И мысли его подтвердились, когда пришло тревожное письмо от варшавского посла Долгорукого, в котором князь сообщал, что ходят слухи о каком-то письме царевича Алексея фельдмаршалу, доставленном якобы польским офицером, но поскольку посыльный не нашел фельдмаршала, то письмо это будто передал ему — Долгорукому.
«Извольте не токмо себя, но и меня искусно в таких лжах, ежели возможно, предостеречь», — предупреждал Шереметева Григорий Федорович.
Борис Петрович, зная, в каких добрых отношениях был с царевичем и Василий Владимирович Долгорукий, который даже состоял с ним в переписке, тут же отправил князю письмо с предупреждением: «…извольте осторожным быть, друг мой, при сих обстоятельствах».
Невольно вспоминал собственные встречи с наследником, беседы с ним и даже припомнил, как поучал его иметь своего человека в окружении царя, дабы знать разговоры отца и его намерения.
Сам себя успокаивал фельдмаршал: «Ну, это разговоры, слава Богу, переписки с ним не было. Может, он про то и забыл. Хотя, черт его знает, я же, например, помню».
Нет, не видел фельдмаршал никаких грехов за собой, связанных с именем царевича. То, что Алексей живал при его ставке, так это по велению самого царя. То, что Шереметев ласкал его, потакал юноше, так разве это грех? Он же наследник, кто ж посмеет отказаться услужить будущему самодержцу?
И все же сердце ныло у Бориса Петровича, ныло в предчувствии каких-то неприятностей.
В ноябре ему пришел указ царя, писанный от 29 октября 1717 года: «Незамедлительно следовать сюда в Петербург».
На этот раз фельдмаршал выехал сразу, даже не проверяя поклажу, настолько его утомила грызня с поляками.
Но уже в Зверовичах его нашел царский фельдъегерь с повелением ехать в Москву, куда выехал и сам государь.
В середине декабря длинный обоз фельдмаршала прибыл в Москву. И уже на следующий день Шереметев отправился в Кремль на доклад к царю.
Петр был хмур и задумчив. Слушал фельдмаршала не перебивая, но по лицу было видно, думал о другом. И лишь когда Шереметев в конце доклада выразил сожаление, что-де десант опять не состоялся по независящим от армии обстоятельствам, Петр молвил:
— Ничего, к весне мы увеличим свой флот и обойдемся без них. Вон твой друг Апраксин при Гангуте побил шведов, это первая наша победа на море.
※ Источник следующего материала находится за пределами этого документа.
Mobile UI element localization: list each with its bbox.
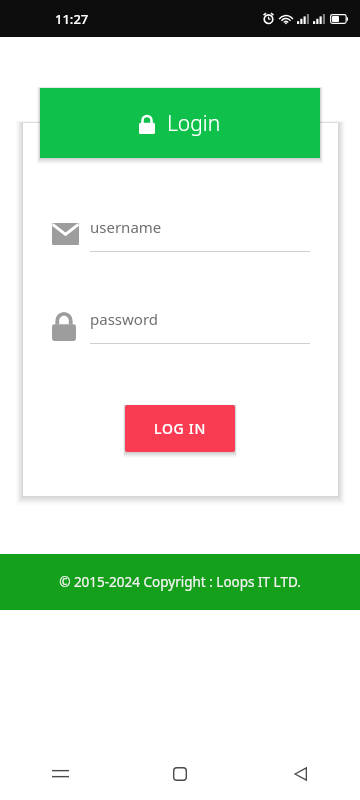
staticText: Login	[167, 109, 221, 138]
button[interactable]: © 2015-2024 Copyright : Loops IT LTD.	[0, 554, 360, 610]
staticText: LOG IN	[154, 419, 207, 438]
button[interactable]: username	[52, 210, 310, 258]
button[interactable]: Recent apps	[0, 748, 120, 800]
button[interactable]: Back	[240, 748, 360, 800]
staticText: password	[90, 309, 158, 329]
staticText: username	[90, 217, 162, 237]
button[interactable]: LOG IN	[125, 405, 235, 452]
staticText: 11:27	[55, 10, 89, 28]
button[interactable]: Login	[40, 88, 320, 158]
staticText: © 2015-2024 Copyright : Loops IT LTD.	[59, 573, 301, 591]
button[interactable]: Home	[120, 748, 240, 800]
button[interactable]: password	[52, 302, 310, 350]
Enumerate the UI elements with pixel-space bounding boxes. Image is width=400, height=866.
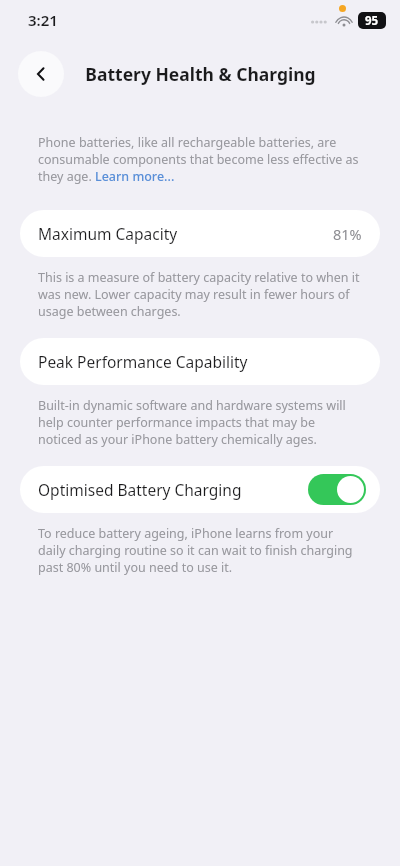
staticText: Battery Health & Charging <box>85 62 316 86</box>
button[interactable]: Optimised Battery Charging toggle <box>308 474 366 505</box>
staticText: Peak Performance Capability <box>38 351 248 372</box>
staticText: This is a measure of battery capacity re… <box>38 269 362 320</box>
staticText: To reduce battery ageing, iPhone learns … <box>38 525 362 576</box>
staticText: Maximum Capacity <box>38 223 178 244</box>
button[interactable]: Peak Performance Capability <box>20 338 380 385</box>
button[interactable]: Optimised Battery Charging <box>20 466 380 513</box>
staticText: Optimised Battery Charging <box>38 479 242 500</box>
staticText: 3:21 <box>28 10 58 30</box>
button[interactable]: Maximum Capacity <box>20 210 380 257</box>
staticText: 81% <box>333 224 362 244</box>
staticText: 95 <box>365 13 379 29</box>
staticText: Built-in dynamic software and hardware s… <box>38 397 362 448</box>
staticText: Phone batteries, like all rechargeable b… <box>38 134 362 185</box>
button[interactable]: Back <box>18 51 64 97</box>
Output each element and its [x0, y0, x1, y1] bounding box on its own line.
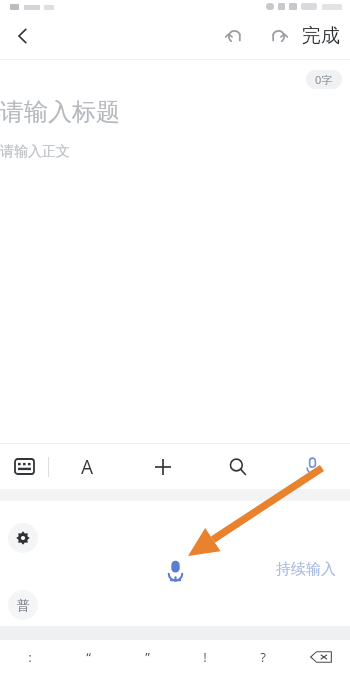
- button[interactable]: Back: [0, 13, 46, 59]
- button[interactable]: Undo: [212, 14, 256, 58]
- staticText: ?: [260, 648, 266, 666]
- button[interactable]: ”: [118, 640, 176, 673]
- button[interactable]: !: [176, 640, 234, 673]
- staticText: A: [81, 454, 94, 480]
- staticText: :: [28, 648, 32, 666]
- button[interactable]: Voice input: [275, 444, 350, 489]
- staticText: 0字: [315, 72, 333, 87]
- staticText: 完成: [302, 24, 340, 48]
- button[interactable]: 0字: [306, 70, 342, 89]
- button[interactable]: 持续输入: [272, 556, 340, 583]
- staticText: 持续输入: [276, 560, 336, 579]
- button[interactable]: :: [0, 640, 59, 673]
- staticText: 普: [17, 597, 30, 613]
- staticText: 请输入正文: [0, 143, 70, 161]
- button[interactable]: Keyboard: [0, 444, 48, 489]
- button[interactable]: ?: [234, 640, 292, 673]
- button[interactable]: Settings: [8, 523, 38, 553]
- staticText: “: [86, 648, 91, 666]
- staticText: ”: [145, 648, 150, 666]
- staticText: !: [203, 648, 207, 666]
- button[interactable]: 普: [8, 590, 38, 620]
- button[interactable]: Insert: [125, 444, 200, 489]
- button[interactable]: Redo: [256, 14, 300, 58]
- button[interactable]: Text style: [49, 444, 125, 489]
- button[interactable]: Start voice input: [147, 542, 203, 598]
- button[interactable]: Backspace: [292, 640, 350, 673]
- button[interactable]: “: [59, 640, 118, 673]
- staticText: 请输入标题: [0, 97, 120, 127]
- button[interactable]: Search: [200, 444, 275, 489]
- button[interactable]: 完成: [302, 13, 340, 59]
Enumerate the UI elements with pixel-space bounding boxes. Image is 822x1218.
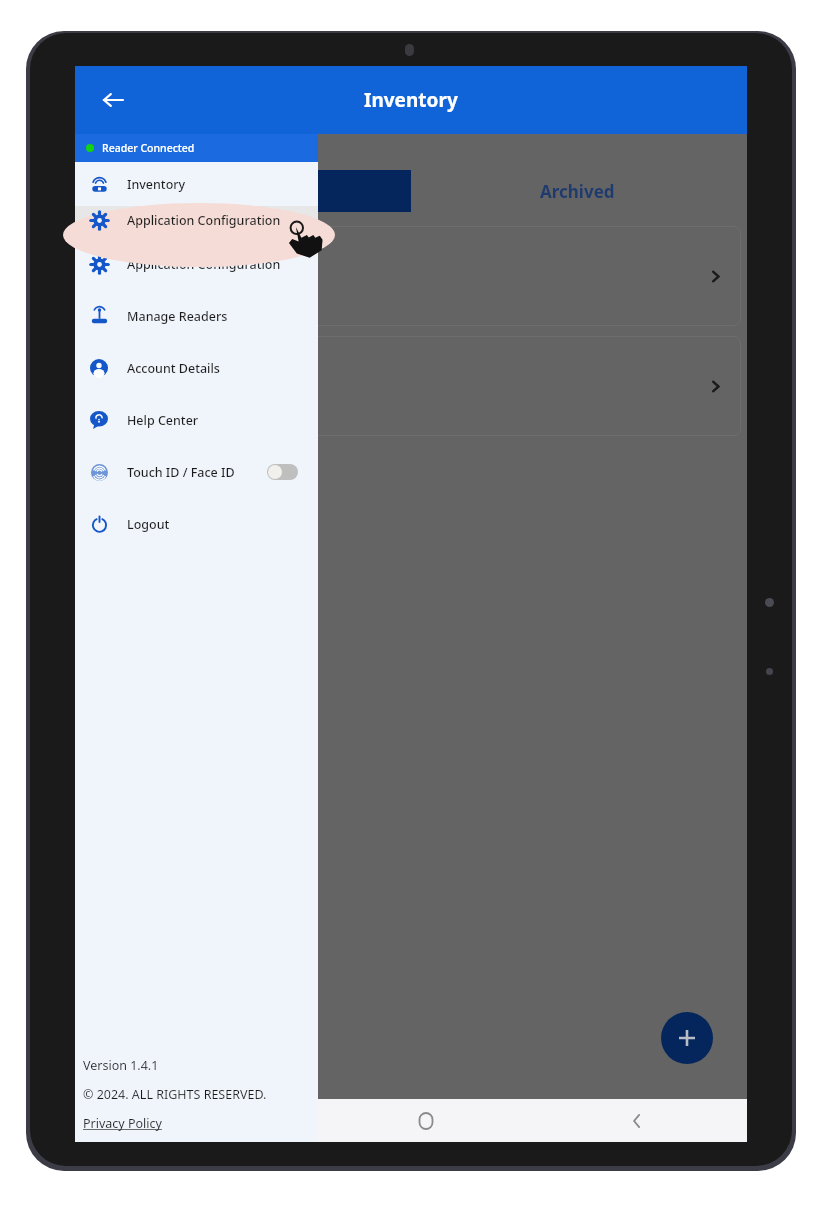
staticText: Archived (540, 180, 615, 203)
button[interactable]: Back (85, 66, 141, 134)
staticText: Application Configuration (127, 212, 281, 229)
staticText: Inventory (364, 87, 458, 113)
staticText: Application Configuration (127, 256, 281, 273)
button[interactable]: Application Configuration (75, 194, 318, 246)
button[interactable] (81, 336, 741, 436)
staticText: Touch ID / Face ID (127, 464, 235, 481)
button[interactable]: Application Configuration (75, 238, 318, 290)
button[interactable]: Logout (75, 498, 318, 550)
button[interactable]: Privacy Policy (83, 1115, 162, 1132)
button[interactable]: Reader Connected (75, 134, 318, 162)
staticText: Settings (96, 213, 150, 231)
button[interactable]: Help Center (75, 394, 318, 446)
staticText: Privacy Policy (83, 1115, 162, 1132)
staticText: Help Center (127, 412, 199, 429)
button[interactable]: Home (406, 1101, 446, 1141)
staticText: Inventory (127, 176, 186, 193)
button[interactable]: Account Details (75, 342, 318, 394)
staticText: Account Details (127, 360, 220, 377)
button[interactable]: Back (617, 1101, 657, 1141)
staticText: Reader Connected (102, 141, 195, 155)
button[interactable]: Add item (661, 1012, 713, 1064)
staticText: © 2024. ALL RIGHTS RESERVED. (83, 1086, 267, 1103)
staticText: Version 1.4.1 (83, 1057, 159, 1074)
staticText: Logout (127, 516, 170, 533)
button[interactable]: Inventory (75, 162, 318, 206)
button[interactable]: Touch ID / Face ID (75, 446, 318, 498)
button[interactable] (81, 226, 741, 326)
button[interactable]: Manage Readers (75, 290, 318, 342)
staticText: Manage Readers (127, 308, 228, 325)
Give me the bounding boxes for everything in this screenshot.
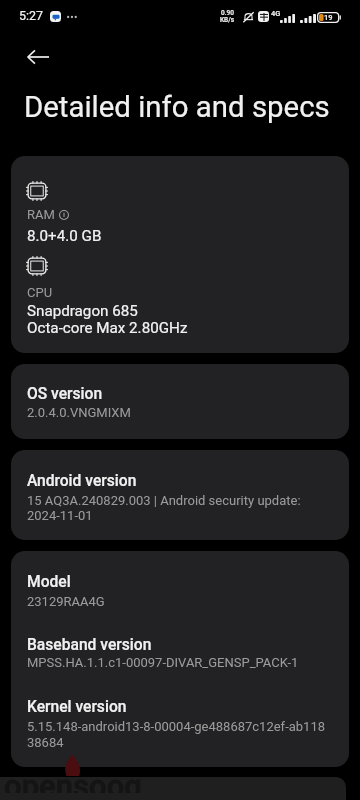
staticText: 5.15.148-android13-8-00004-ge488687c12ef…	[27, 719, 343, 734]
staticText: Android version	[27, 472, 137, 490]
staticText: 4G	[271, 10, 281, 18]
staticText: RAM	[27, 207, 55, 222]
staticText: 19	[324, 14, 333, 22]
staticText: 15 AQ3A.240829.003 | Android security up…	[27, 493, 343, 523]
staticText: Kernel version	[27, 698, 127, 716]
button[interactable]: Model	[11, 551, 349, 767]
staticText: 8.0+4.0 GB	[27, 227, 102, 245]
staticText: KB/s	[220, 16, 235, 23]
staticText: 5:27	[19, 9, 44, 23]
staticText: opensooq	[4, 777, 142, 793]
staticText: CPU	[27, 285, 53, 300]
staticText: 38684	[27, 735, 343, 750]
staticText: Baseband version	[27, 636, 152, 654]
staticText: 0.90	[221, 9, 234, 16]
staticText: Detailed info and specs	[24, 90, 330, 124]
button[interactable]: OS version	[11, 364, 349, 439]
staticText: Snapdragon 685	[27, 302, 138, 320]
staticText: 2.0.4.0.VNGMIXM	[27, 405, 343, 420]
staticText: Model	[27, 573, 71, 591]
staticText: Octa-core Max 2.80GHz	[27, 319, 188, 337]
staticText: 23129RAA4G	[27, 594, 343, 609]
button[interactable]: Back	[10, 37, 65, 77]
staticText: OS version	[27, 385, 103, 403]
button[interactable]: Android version	[11, 450, 349, 540]
staticText: MPSS.HA.1.1.c1-00097-DIVAR_GENSP_PACK-1	[27, 655, 343, 670]
button[interactable]: RAM	[11, 156, 349, 353]
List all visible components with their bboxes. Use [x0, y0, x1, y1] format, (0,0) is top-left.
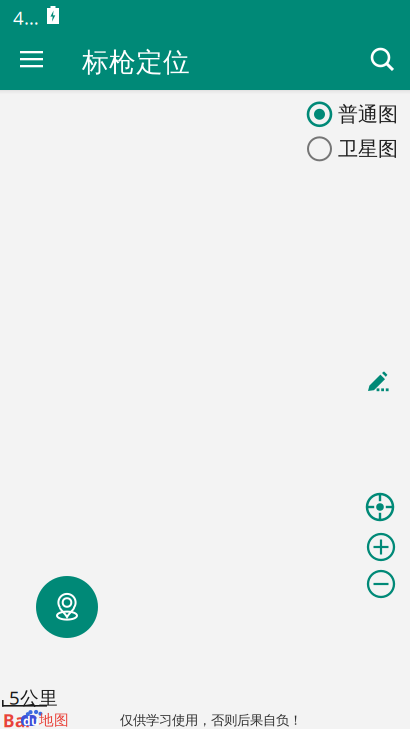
button[interactable]: Draw on map: [367, 372, 405, 408]
button[interactable]: Place marker: [36, 576, 98, 638]
staticText: 卫星图: [338, 137, 398, 161]
button[interactable]: My location: [367, 494, 393, 520]
button[interactable]: Menu: [20, 51, 67, 92]
button[interactable]: 普通图: [308, 100, 398, 129]
staticText: 仅供学习使用，否则后果自负！: [120, 712, 302, 728]
staticText: Bai: [3, 709, 30, 729]
button[interactable]: Search: [371, 48, 410, 94]
staticText: 标枪定位: [82, 46, 190, 79]
staticText: 4…: [13, 5, 39, 30]
button[interactable]: 卫星图: [308, 135, 398, 163]
staticText: du: [23, 713, 39, 729]
button[interactable]: Zoom out: [367, 570, 395, 598]
staticText: 5公里: [9, 685, 58, 710]
staticText: 地图: [39, 711, 69, 729]
staticText: 普通图: [338, 102, 398, 127]
button[interactable]: Zoom in: [367, 533, 395, 561]
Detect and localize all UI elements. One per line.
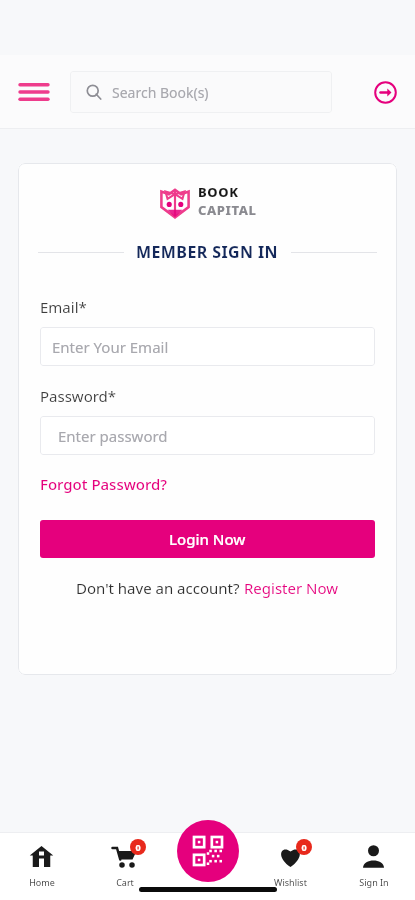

То ли будет впереди.
Потом, помолчав, спросил с горечью:
— Поди, слышал, граф, о моей беде?
— Слышал, ваше величество. Что делать? Дети не только радость отцу приносят.
— Если б только отцу, Борис Петрович. Он же, Алексей, престижу державы урон великий нанес. Европа сейчас со злорадством нам кости перемывает. Я ищу мира, езжу по королевским дворам, а у меня за спиной… в собственном доме… Эх… Ступайте, Борис Петрович, займитесь пока домом, вы давно об этом просили. Явится блудный сын, вы понадобитесь.